## [The records]
=-=-=-=-=

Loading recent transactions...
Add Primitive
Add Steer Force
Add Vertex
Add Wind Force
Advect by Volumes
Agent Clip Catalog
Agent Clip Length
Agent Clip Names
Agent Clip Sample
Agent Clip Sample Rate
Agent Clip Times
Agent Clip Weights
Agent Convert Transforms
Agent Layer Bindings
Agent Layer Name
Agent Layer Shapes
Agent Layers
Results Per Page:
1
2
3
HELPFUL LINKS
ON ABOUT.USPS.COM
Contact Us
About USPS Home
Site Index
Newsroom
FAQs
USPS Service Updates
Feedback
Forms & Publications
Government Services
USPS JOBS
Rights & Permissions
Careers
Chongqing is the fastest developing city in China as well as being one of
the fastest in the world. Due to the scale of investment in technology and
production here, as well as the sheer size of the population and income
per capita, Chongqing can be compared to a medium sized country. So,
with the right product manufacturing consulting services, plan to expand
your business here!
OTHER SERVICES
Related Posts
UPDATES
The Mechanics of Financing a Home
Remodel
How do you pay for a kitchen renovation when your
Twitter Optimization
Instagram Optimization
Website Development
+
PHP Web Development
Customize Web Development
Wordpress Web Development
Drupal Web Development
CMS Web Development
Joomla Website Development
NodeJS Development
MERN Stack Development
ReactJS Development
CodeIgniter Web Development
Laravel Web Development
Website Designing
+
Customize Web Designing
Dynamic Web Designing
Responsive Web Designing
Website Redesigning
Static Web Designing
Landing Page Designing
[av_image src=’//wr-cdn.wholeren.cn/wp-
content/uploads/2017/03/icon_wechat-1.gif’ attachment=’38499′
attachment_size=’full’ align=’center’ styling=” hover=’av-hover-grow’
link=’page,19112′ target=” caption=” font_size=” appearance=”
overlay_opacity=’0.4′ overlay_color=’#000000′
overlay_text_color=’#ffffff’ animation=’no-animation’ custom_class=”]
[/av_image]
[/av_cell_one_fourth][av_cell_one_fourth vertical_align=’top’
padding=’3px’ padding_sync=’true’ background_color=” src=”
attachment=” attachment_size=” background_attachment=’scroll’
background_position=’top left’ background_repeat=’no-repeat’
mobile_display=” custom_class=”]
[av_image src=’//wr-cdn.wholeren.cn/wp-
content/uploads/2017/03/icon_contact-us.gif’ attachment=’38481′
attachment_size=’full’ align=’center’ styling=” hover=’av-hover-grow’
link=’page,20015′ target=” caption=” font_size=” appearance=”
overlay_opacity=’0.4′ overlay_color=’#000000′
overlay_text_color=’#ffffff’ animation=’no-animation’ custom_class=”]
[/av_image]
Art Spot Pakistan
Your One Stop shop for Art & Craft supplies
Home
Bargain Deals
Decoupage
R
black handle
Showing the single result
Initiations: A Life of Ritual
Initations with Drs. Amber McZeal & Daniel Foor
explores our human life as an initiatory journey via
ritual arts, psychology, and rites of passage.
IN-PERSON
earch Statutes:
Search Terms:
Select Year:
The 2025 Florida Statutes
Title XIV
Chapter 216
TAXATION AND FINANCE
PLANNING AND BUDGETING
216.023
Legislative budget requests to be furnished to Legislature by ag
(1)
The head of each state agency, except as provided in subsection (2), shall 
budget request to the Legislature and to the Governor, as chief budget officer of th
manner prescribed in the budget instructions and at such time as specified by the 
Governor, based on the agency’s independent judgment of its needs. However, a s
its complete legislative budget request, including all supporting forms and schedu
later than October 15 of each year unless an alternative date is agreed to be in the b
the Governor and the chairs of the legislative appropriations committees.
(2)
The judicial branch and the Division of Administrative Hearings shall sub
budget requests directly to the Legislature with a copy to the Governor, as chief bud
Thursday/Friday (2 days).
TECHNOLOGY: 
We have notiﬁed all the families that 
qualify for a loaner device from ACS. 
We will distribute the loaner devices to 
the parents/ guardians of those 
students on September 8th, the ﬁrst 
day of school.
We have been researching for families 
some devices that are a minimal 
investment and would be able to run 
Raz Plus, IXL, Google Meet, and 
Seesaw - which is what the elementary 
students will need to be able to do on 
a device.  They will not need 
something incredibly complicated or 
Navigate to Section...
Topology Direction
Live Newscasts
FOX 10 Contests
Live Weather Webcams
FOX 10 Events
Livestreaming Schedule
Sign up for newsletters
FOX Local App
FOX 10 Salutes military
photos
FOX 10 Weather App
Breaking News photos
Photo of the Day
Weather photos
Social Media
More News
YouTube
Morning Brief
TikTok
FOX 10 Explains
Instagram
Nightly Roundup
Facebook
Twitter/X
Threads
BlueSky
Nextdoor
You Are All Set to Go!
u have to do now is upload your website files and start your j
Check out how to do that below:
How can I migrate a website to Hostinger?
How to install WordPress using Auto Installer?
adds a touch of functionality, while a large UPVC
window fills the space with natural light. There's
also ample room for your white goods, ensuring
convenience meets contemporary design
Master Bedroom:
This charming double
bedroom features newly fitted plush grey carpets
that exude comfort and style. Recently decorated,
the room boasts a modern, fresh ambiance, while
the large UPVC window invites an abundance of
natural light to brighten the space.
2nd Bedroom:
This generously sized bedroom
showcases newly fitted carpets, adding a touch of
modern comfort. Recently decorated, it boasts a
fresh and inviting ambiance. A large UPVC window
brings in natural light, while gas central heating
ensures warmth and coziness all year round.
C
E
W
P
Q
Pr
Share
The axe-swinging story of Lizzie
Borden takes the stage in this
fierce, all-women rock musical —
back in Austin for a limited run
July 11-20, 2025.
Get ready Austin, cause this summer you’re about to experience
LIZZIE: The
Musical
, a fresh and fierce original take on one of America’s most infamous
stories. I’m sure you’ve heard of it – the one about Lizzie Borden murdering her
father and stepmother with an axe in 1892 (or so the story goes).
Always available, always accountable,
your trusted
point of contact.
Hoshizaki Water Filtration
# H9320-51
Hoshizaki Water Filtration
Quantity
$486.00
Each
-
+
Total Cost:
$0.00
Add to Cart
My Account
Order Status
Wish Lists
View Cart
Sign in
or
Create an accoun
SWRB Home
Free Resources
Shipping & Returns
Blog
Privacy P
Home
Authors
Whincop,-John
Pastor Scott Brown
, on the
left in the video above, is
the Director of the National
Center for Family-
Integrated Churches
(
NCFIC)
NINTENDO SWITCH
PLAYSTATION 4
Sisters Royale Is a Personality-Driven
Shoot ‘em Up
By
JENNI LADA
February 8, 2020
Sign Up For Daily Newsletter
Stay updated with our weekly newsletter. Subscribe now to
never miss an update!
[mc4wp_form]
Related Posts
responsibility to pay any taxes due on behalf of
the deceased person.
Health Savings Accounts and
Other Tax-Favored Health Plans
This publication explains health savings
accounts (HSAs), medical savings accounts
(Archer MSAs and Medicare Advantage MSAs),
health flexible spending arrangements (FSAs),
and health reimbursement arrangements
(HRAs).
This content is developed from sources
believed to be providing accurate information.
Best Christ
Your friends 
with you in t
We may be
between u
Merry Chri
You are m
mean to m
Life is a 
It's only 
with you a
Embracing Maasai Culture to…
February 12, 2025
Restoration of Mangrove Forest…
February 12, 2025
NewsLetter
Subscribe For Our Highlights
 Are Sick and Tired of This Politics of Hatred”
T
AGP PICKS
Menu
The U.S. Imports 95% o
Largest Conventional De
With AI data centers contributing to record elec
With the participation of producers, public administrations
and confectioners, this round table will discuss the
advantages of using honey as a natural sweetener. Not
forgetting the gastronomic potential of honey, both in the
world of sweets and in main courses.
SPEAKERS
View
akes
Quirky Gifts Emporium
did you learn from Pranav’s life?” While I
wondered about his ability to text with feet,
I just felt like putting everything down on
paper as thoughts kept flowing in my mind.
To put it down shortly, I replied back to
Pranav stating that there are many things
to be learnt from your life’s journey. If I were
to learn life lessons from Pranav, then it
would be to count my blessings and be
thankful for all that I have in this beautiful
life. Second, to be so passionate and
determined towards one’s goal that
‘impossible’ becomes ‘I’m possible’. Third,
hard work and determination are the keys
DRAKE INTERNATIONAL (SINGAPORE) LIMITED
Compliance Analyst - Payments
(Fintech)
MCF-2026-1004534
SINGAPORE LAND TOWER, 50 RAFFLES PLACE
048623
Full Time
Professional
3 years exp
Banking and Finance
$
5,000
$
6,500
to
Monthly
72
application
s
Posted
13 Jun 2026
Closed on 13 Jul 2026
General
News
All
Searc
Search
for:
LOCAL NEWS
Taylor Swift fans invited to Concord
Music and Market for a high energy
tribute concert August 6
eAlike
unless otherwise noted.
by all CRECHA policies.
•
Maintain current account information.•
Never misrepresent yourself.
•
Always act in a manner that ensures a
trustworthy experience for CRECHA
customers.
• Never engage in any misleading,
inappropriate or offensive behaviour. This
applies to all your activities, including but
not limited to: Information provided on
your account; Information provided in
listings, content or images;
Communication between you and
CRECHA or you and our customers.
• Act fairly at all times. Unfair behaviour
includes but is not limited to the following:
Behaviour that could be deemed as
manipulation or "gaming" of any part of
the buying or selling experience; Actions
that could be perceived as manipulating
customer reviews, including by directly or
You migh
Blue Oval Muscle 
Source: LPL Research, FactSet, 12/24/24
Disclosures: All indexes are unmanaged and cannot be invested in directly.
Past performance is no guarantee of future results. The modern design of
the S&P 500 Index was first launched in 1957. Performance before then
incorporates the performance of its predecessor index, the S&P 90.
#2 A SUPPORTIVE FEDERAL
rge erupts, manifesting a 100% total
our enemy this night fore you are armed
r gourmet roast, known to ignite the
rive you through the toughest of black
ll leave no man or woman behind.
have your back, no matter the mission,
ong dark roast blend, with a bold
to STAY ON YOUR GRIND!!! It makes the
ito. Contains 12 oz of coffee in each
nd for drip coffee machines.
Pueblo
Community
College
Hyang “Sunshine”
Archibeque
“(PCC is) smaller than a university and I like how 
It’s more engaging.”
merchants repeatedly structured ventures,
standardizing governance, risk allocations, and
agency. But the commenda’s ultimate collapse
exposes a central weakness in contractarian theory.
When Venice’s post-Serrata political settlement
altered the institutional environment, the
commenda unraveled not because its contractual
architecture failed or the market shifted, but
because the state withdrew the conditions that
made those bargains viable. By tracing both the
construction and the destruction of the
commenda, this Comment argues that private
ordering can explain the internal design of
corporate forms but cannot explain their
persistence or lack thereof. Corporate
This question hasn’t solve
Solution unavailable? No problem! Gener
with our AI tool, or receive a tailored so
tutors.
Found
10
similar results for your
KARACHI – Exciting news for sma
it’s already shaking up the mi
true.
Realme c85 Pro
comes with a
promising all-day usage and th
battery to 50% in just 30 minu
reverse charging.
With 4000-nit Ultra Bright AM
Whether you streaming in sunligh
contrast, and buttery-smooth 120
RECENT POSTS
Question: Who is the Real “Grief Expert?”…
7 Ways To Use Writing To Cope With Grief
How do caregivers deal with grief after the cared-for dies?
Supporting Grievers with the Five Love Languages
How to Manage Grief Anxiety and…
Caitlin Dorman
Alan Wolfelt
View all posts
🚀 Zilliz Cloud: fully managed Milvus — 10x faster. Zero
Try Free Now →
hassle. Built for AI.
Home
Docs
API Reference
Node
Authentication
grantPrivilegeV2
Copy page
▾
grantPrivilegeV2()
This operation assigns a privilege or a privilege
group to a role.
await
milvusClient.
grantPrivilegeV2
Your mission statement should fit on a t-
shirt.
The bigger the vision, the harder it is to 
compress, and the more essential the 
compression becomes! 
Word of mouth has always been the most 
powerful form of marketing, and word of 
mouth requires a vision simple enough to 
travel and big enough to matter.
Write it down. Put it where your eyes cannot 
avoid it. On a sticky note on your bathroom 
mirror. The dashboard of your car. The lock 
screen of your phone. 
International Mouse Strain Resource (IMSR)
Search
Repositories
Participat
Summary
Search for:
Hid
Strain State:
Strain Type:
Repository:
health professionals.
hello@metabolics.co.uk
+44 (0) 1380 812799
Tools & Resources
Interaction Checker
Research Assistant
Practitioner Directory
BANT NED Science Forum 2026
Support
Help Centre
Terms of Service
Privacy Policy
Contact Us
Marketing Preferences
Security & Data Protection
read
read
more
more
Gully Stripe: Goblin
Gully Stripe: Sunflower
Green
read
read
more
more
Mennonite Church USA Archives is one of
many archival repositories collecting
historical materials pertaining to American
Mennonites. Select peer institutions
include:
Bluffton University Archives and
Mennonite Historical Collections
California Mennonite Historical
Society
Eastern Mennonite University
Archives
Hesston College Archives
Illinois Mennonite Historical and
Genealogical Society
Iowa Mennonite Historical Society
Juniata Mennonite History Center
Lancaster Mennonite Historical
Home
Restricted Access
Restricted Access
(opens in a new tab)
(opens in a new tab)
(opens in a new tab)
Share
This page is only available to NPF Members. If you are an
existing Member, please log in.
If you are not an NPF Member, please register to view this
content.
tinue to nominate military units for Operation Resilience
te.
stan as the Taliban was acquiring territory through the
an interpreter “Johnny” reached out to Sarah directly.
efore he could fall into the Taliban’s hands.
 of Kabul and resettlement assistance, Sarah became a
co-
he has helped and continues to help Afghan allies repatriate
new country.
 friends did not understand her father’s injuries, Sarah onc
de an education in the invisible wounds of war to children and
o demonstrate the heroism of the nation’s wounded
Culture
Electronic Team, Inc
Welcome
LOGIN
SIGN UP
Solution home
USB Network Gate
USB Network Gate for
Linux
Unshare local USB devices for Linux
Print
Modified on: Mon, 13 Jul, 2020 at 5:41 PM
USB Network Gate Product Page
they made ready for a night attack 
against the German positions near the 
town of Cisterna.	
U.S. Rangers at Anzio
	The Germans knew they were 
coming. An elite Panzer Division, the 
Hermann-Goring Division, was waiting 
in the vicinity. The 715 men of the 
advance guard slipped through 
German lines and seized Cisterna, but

=-=-=-=-=

## [What to do]
Taking the line with "Bluffton University Archives and" as the first and the line with "Modified on: Mon, 13 Jul, 2020 at 5:41 PM" as the last, retype that stretch of the data above exactly, with no other lines.

## [Task answer]
Bluffton University Archives and
Mennonite Historical Collections
California Mennonite Historical
Society
Eastern Mennonite University
Archives
Hesston College Archives
Illinois Mennonite Historical and
Genealogical Society
Iowa Mennonite Historical Society
Juniata Mennonite History Center
Lancaster Mennonite Historical
Home
Restricted Access
Restricted Access
(opens in a new tab)
(opens in a new tab)
(opens in a new tab)
Share
This page is only available to NPF Members. If you are an
existing Member, please log in.
If you are not an NPF Member, please register to view this
content.
tinue to nominate military units for Operation Resilience
te.
stan as the Taliban was acquiring territory through the
an interpreter “Johnny” reached out to Sarah directly.
efore he could fall into the Taliban’s hands.
 of Kabul and resettlement assistance, Sarah became a
co-
he has helped and continues to help Afghan allies repatriate
new country.
 friends did not understand her father’s injuries, Sarah onc
de an education in the invisible wounds of war to children and
o demonstrate the heroism of the nation’s wounded
Culture
Electronic Team, Inc
Welcome
LOGIN
SIGN UP
Solution home
USB Network Gate
USB Network Gate for
Linux
Unshare local USB devices for Linux
Print
Modified on: Mon, 13 Jul, 2020 at 5:41 PM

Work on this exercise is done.